In a recent interview with the Journalist’s Resource blog, Harvard political scientist Gary King responded to a question about “data journalism as ‘social science on deadline’” with an answer that just blew me away, so hopefully no one at Harvard will get angry with me for posting King’s full remarks:
I think ultimately there is no line between journalists and social scientists. Nor is it true that journalists are less sophisticated than social scientists. And it is not true that social scientists totally understand whatever method they should know in order to access some new dataset. What matters in the end is that whatever conclusions you draw have the appropriate uncertainty attached to them. That’s the most important thing.

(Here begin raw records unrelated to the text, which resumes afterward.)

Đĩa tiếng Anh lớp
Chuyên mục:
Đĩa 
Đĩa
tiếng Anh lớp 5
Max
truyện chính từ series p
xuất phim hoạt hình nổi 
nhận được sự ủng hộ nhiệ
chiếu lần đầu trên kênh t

The worst phrase ever invented is “That’s not an exact science.” That is a sentence that makes no sense. The whole point of science is that you’re making inferences about things that we’re not really sure of. So the only relevant thing to express is the appropriate level of uncertainty with our inferences.
Sometimes we have a shorter deadline. That’s true in journalism and in social science as well. No matter what, in the end there’s always some data we don’t have. In the end, there’s always some uncertainty about the conclusion that we’re going to draw. And the more interesting, the more innovative, the more cutting edge the subject is we’re analyzing, the more uncertainty we’re going to have. And that’s just the breaks.

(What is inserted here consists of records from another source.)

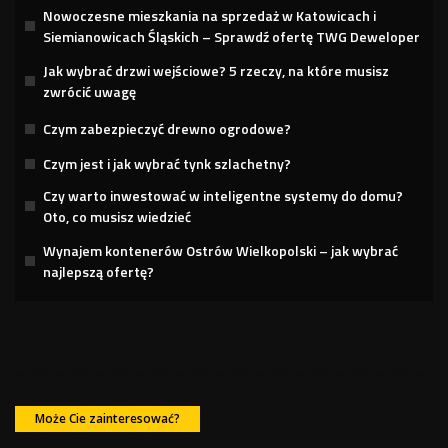
Nowoczesne mieszkania na sprzedaż w Katowicach i
Siemianowicach Śląskich – Sprawdź ofertę TWG Deweloper
Jak wybrać drzwi wejściowe? 5 rzeczy, na które musisz
zwrócić uwagę
Czym zabezpieczyć drewno ogrodowe?
Czym jest i jak wybrać tynk szlachetny?
Czy warto inwestować w inteligentne systemy do domu?
Oto, co musisz wiedzieć
Wynajem kontenerów Ostrów Wielkopolski – jak wybrać
najlepszą ofertę?
Może Cie zainteresować?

And so what makes us — I would say scientists; journalists maybe don’t like to call themselves scientists, but I’m happy to — all doing the right thing is expressing the appropriate degree of uncertainty with respect to our conclusions. So I don’t see any difference between journalists and social scientists. I see the same continuum within journalism and within social science.
King is encouraging scholars and journalists to use his Dataverse project as a way share and archive the data that they’ve collected. If we agree with King that there really is “no line between journalists and social scientists” why would we continue to accept different cultures of evidence sharing and replication in academic and journalistic publications? Will we forever be expected to just take a journalist’s word for their claims? Good data journalism, like a good academic article, should probably include a link to the dataset and replication code.
Quick Update It strikes me that a lot of people don’t know what to call Horace Dediu at Asymco, but after posting this, I think we should call him a data journalist following the sorts of best practices (including data sharing) laid out by Gary King. I’m sure we might be able to think of a few other journalist/blogger/analyst types playing by the rules as well, but I wonder if they are mostly bloggers like Dediu.